|From http://www.health-heart.org/acceuil.htm The atheroma 'junk' in the media is cholesterol + calcium in older people.|
Vitamin K used to be thought of as only the blood clotting (Koagulation) vitamin, as the liver needs it in order to synthesise Factor X. Some new-borns need Vitamin K injections, to achieve proper blood clotting.
However, Vitamin K is also needed for the carboxylation of osteocalcin in Bone Matrix Gla Proteins. The what of what in what? In simple terms, Vitamin K is needed to ensure that dietary calcium goes into your bones, rather than into your artery walls, kidneys, nervous system, brain, pancreas etc. A lack of Vitamin K can cause osteoporosis. To prevent/treat osteoporosis, either Vitamin K1 (phylloquinone) or Vitamin K2 (menaquinone or menatetrenone) will suffice. Only Vitamin K2 can remove calcium from the media of artery walls.
I used 15mg/day of Vitamin K2 (plus 1.5g/day of Ca plus 400mg/day of Mg plus ~1,000iu/day of Vitamin D3) to reverse osteoporosis in my lumbar spine (bone density by DEXA went from -2SD to 0SD) in 3 years. My endocrinologist told me that this was impossible. It definitely happened! Miracles take a little longer ;-)

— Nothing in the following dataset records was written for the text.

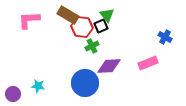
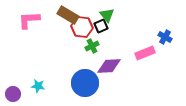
pink rectangle: moved 3 px left, 10 px up
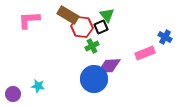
black square: moved 1 px down
blue circle: moved 9 px right, 4 px up
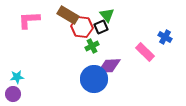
pink rectangle: moved 1 px up; rotated 66 degrees clockwise
cyan star: moved 21 px left, 9 px up; rotated 16 degrees counterclockwise
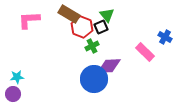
brown rectangle: moved 1 px right, 1 px up
red hexagon: rotated 15 degrees clockwise
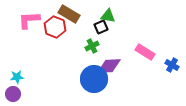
green triangle: moved 1 px right, 1 px down; rotated 42 degrees counterclockwise
red hexagon: moved 27 px left
blue cross: moved 7 px right, 28 px down
pink rectangle: rotated 12 degrees counterclockwise
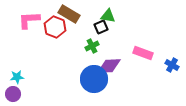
pink rectangle: moved 2 px left, 1 px down; rotated 12 degrees counterclockwise
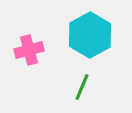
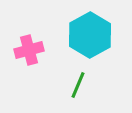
green line: moved 4 px left, 2 px up
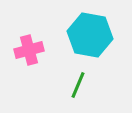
cyan hexagon: rotated 21 degrees counterclockwise
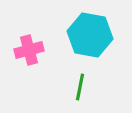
green line: moved 2 px right, 2 px down; rotated 12 degrees counterclockwise
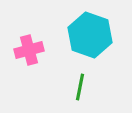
cyan hexagon: rotated 9 degrees clockwise
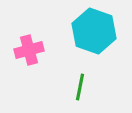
cyan hexagon: moved 4 px right, 4 px up
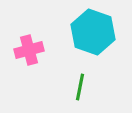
cyan hexagon: moved 1 px left, 1 px down
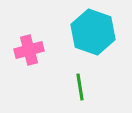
green line: rotated 20 degrees counterclockwise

From The Rotterdam Study:-"The relative risk (RR) of CHD mortality was reduced in the upper tertile (~40.9ug/d) of dietary menaquinone (K2) compared to the lower tertile (~15.1ug/d), RR 0.43, 95% CI: 0.24, 0.77.
Phylloquinone (K1) intake was not related to any of the outcomes."

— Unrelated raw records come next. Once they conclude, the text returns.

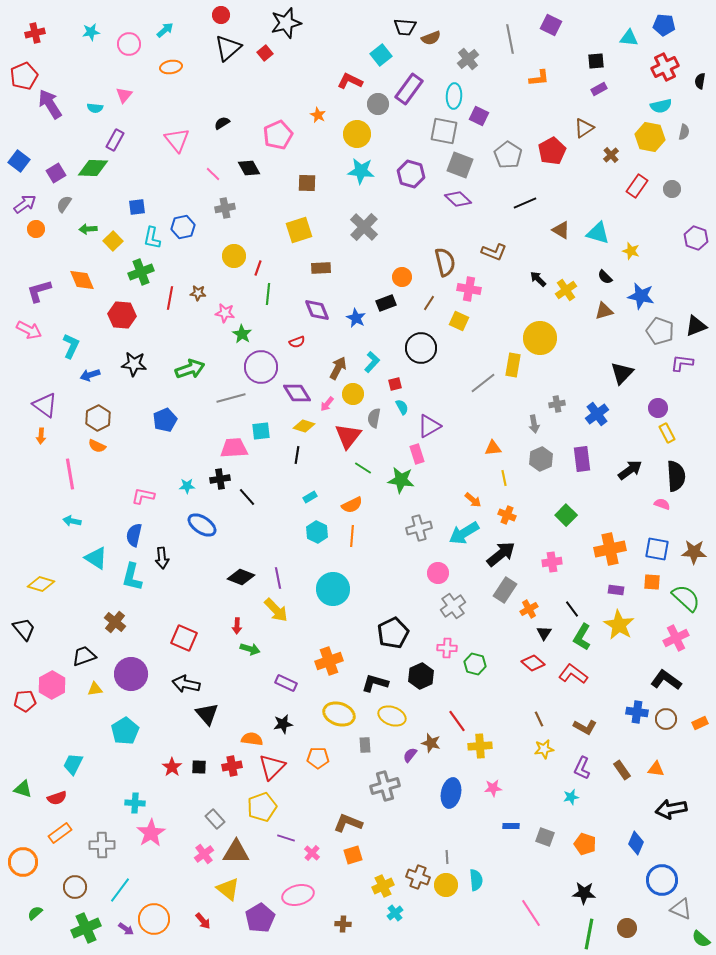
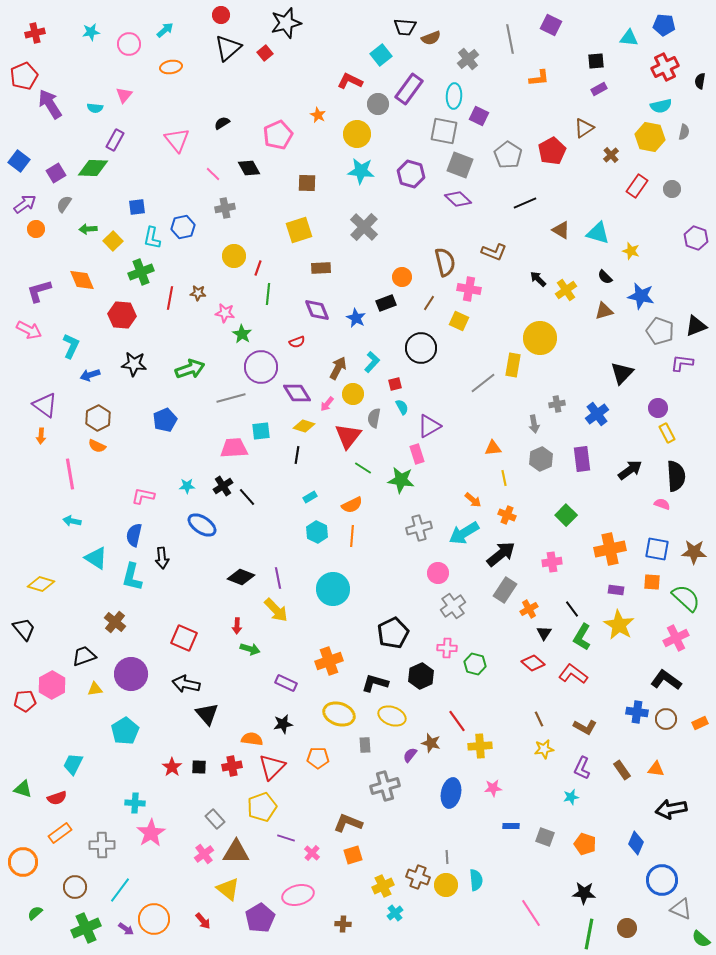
black cross at (220, 479): moved 3 px right, 7 px down; rotated 24 degrees counterclockwise
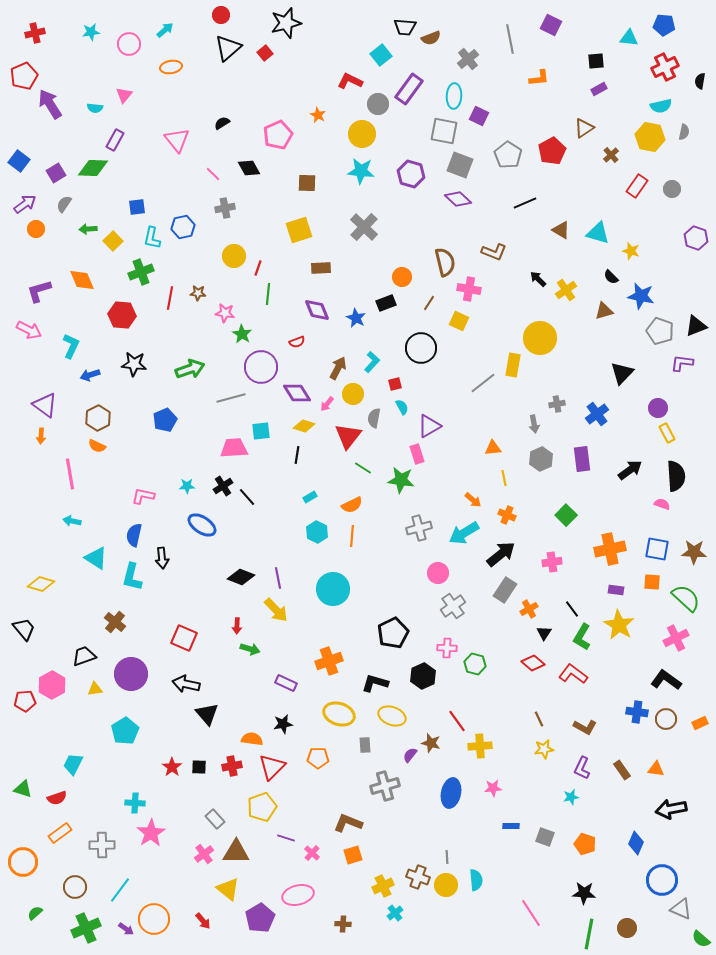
yellow circle at (357, 134): moved 5 px right
black semicircle at (605, 277): moved 6 px right
black hexagon at (421, 676): moved 2 px right
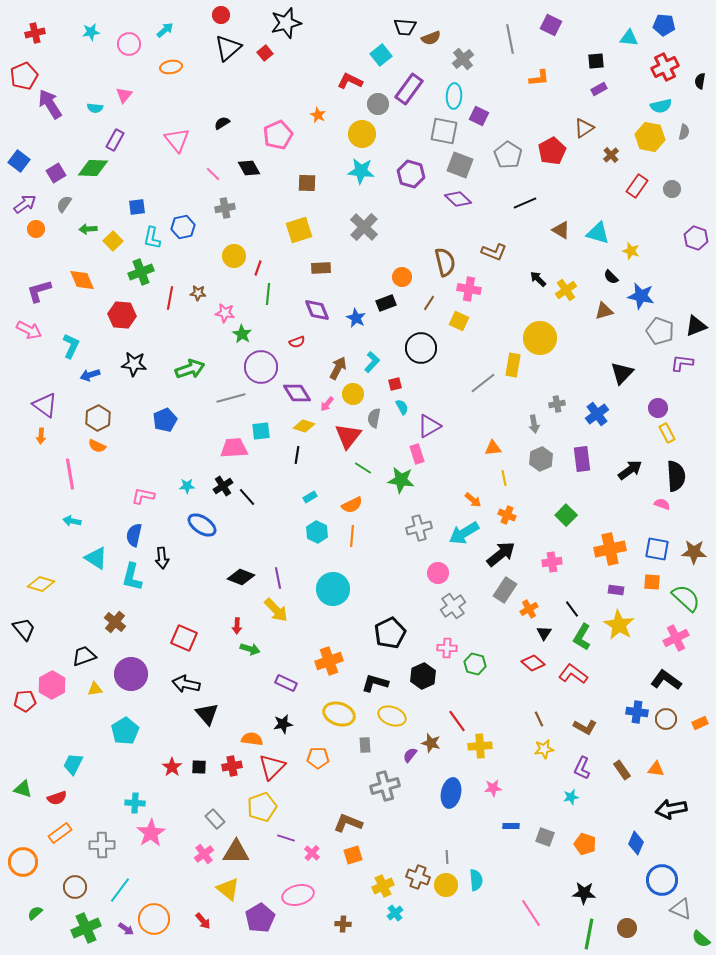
gray cross at (468, 59): moved 5 px left
black pentagon at (393, 633): moved 3 px left
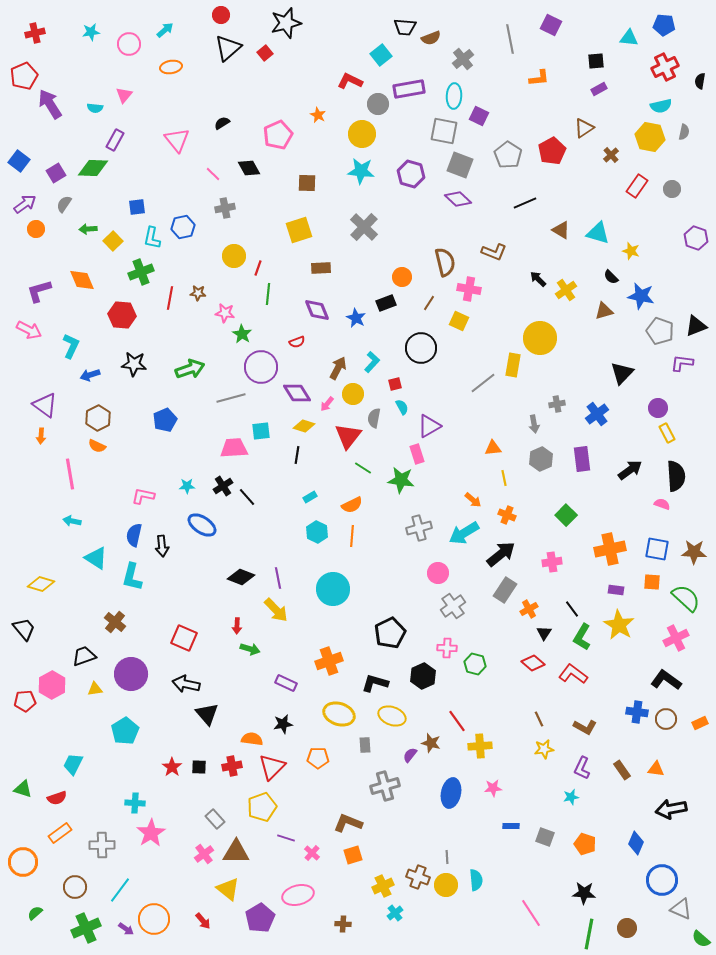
purple rectangle at (409, 89): rotated 44 degrees clockwise
black arrow at (162, 558): moved 12 px up
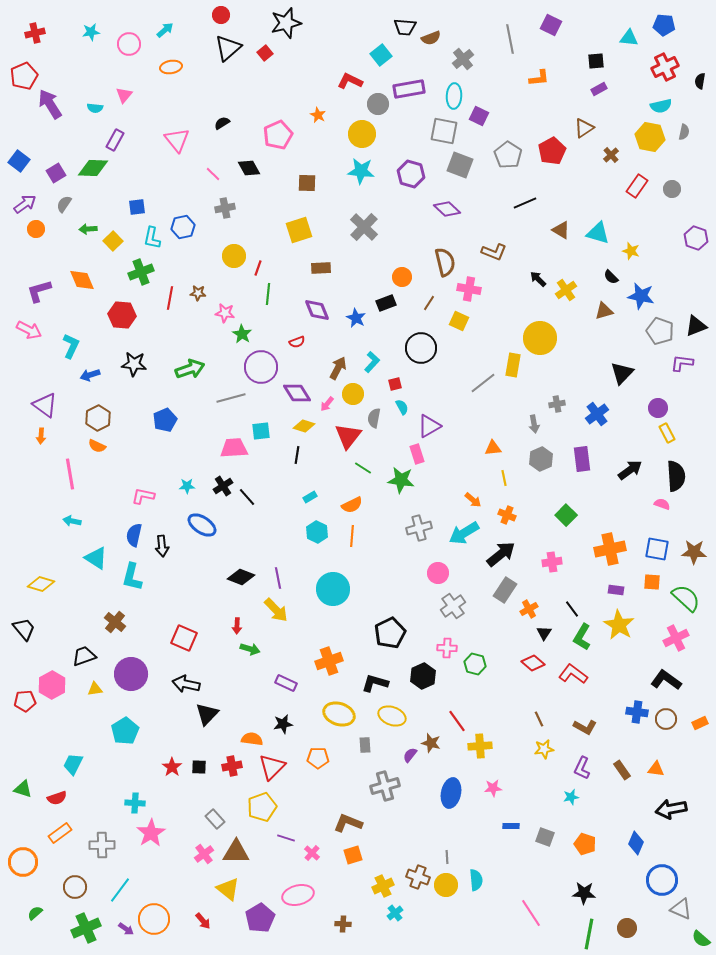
purple diamond at (458, 199): moved 11 px left, 10 px down
black triangle at (207, 714): rotated 25 degrees clockwise
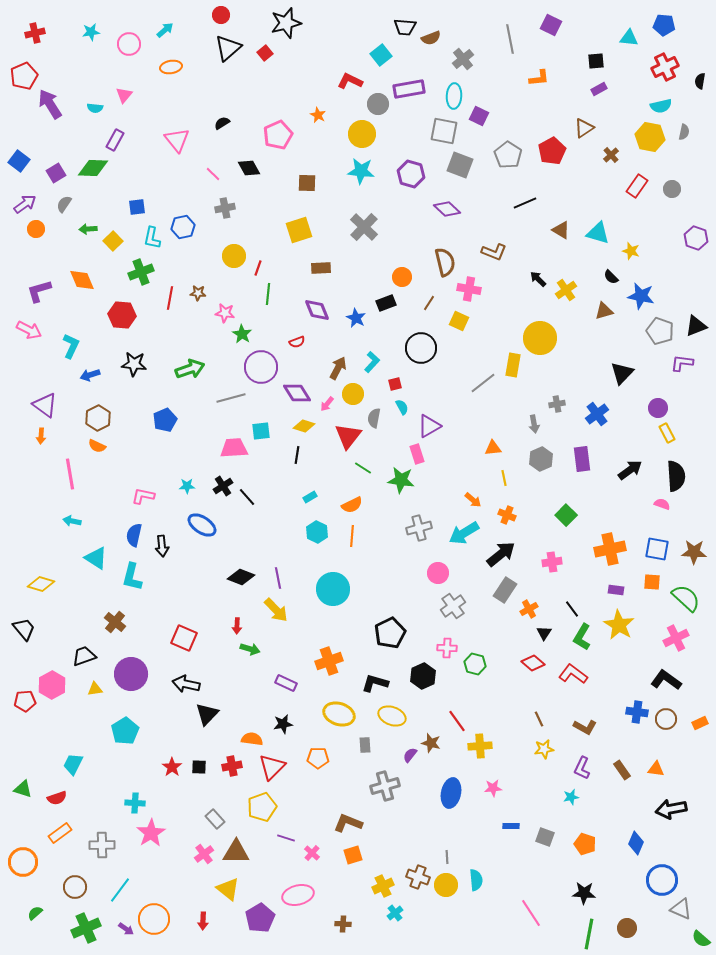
red arrow at (203, 921): rotated 42 degrees clockwise
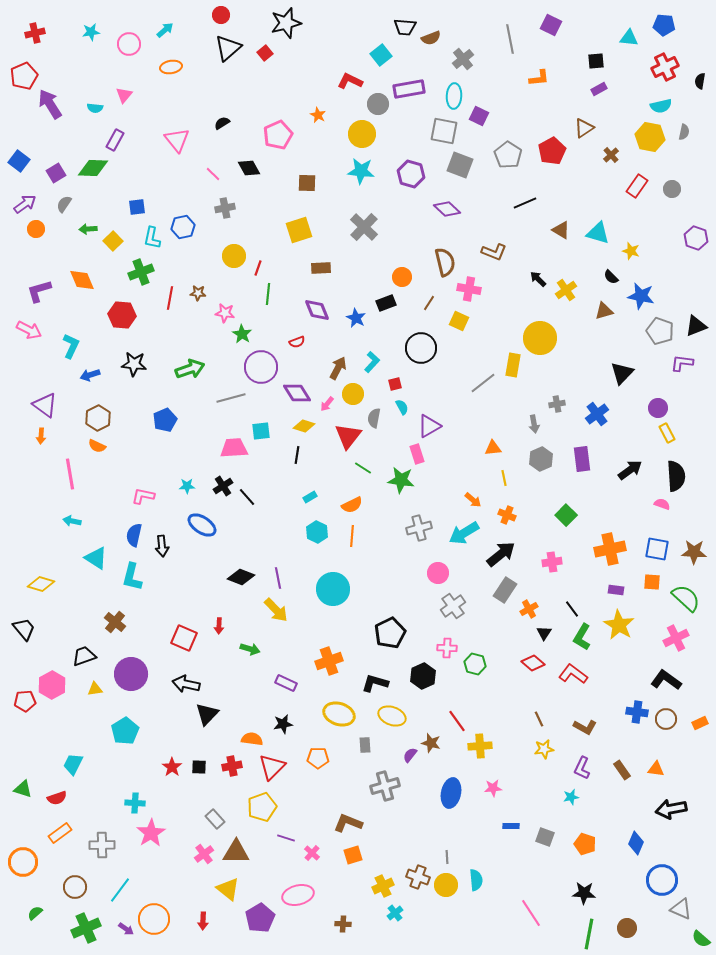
red arrow at (237, 626): moved 18 px left
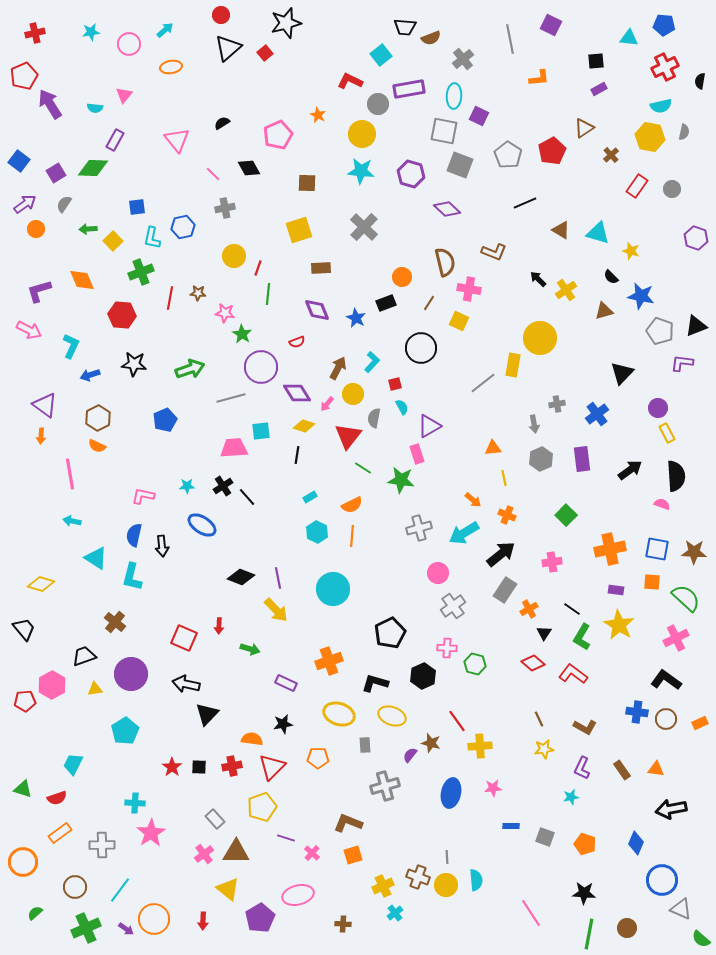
black line at (572, 609): rotated 18 degrees counterclockwise
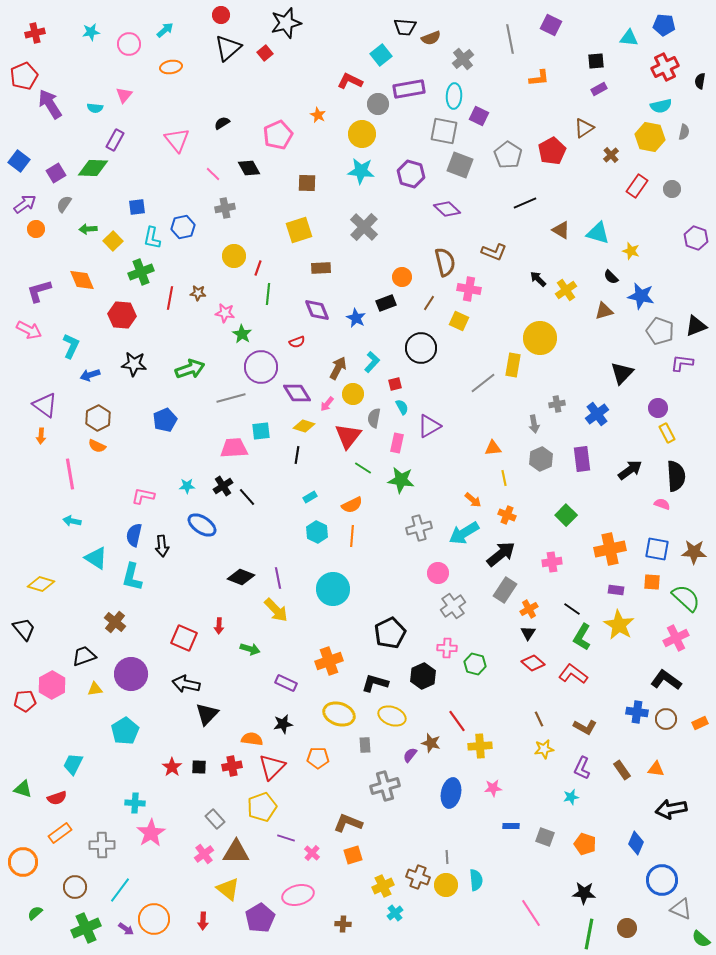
pink rectangle at (417, 454): moved 20 px left, 11 px up; rotated 30 degrees clockwise
black triangle at (544, 633): moved 16 px left
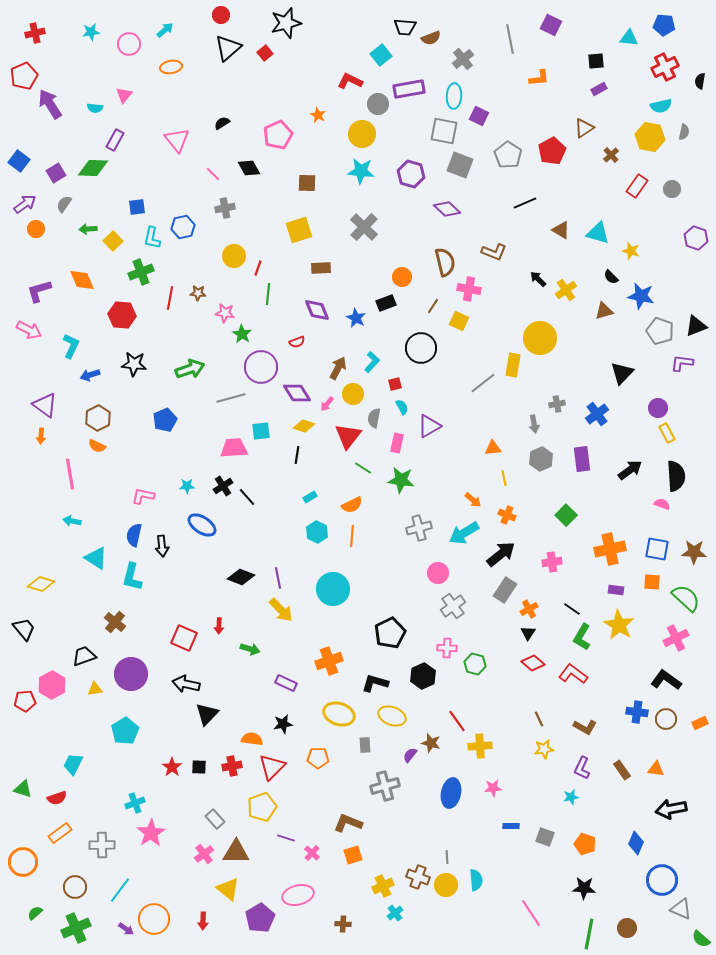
brown line at (429, 303): moved 4 px right, 3 px down
yellow arrow at (276, 610): moved 5 px right
cyan cross at (135, 803): rotated 24 degrees counterclockwise
black star at (584, 893): moved 5 px up
green cross at (86, 928): moved 10 px left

RR 0.43 means, on average, 57% reduction in heart attack deaths. I've now put K2 in Cholesterol & Coronary Heart Disease.
Vitamin K2 is required for blood glucose regulation. See Vitamin K₂ prevents hyperglycemia and cancellous osteopenia in rats with streptozotocin-induced type 1 diabetes.
Vitamin K2 is required for brain health. See Look after your brain.
Good food sources of Vitamin K2 can be found here.
Warfarin antagonises Vitamin K, so it can result in arterial calcification. Anyone taking warfarin should ask their GP for regular check-ups to keep an eye on this potential problem. Taking Vitamin K supplements makes warfarin ineffective.
As we age, arteries can harden, bones can soften and joints can become painfully calcified. See Calcium shift: An interesting hypothesis for an hypothesis explaining how this can happen, a list of other diseases caused by Calcium Shift, and how to prevent and/or reverse it (the answer's in this post!).
NEW! Speculations on vitamin K, VKORC1 genotype and autism.
"Recent research has documented the protective effect of Vitamin K on neural cells and its role in maintaining normal neural development. Of interest, specific neural effects of Vitamin K overlap with key brain development aberrations, including those associated with autism. Furthermore, Vitamin K protects against oxidative stress associated with toxic exposure."
"...a small sample of severely autistic children of Somali descent residing in the Minneapolis/St. Paul area of Minnesota were genotyped and found to have a higher than expected genetic substitution that results in reduction in the efficiency of the Vitamin K cycle."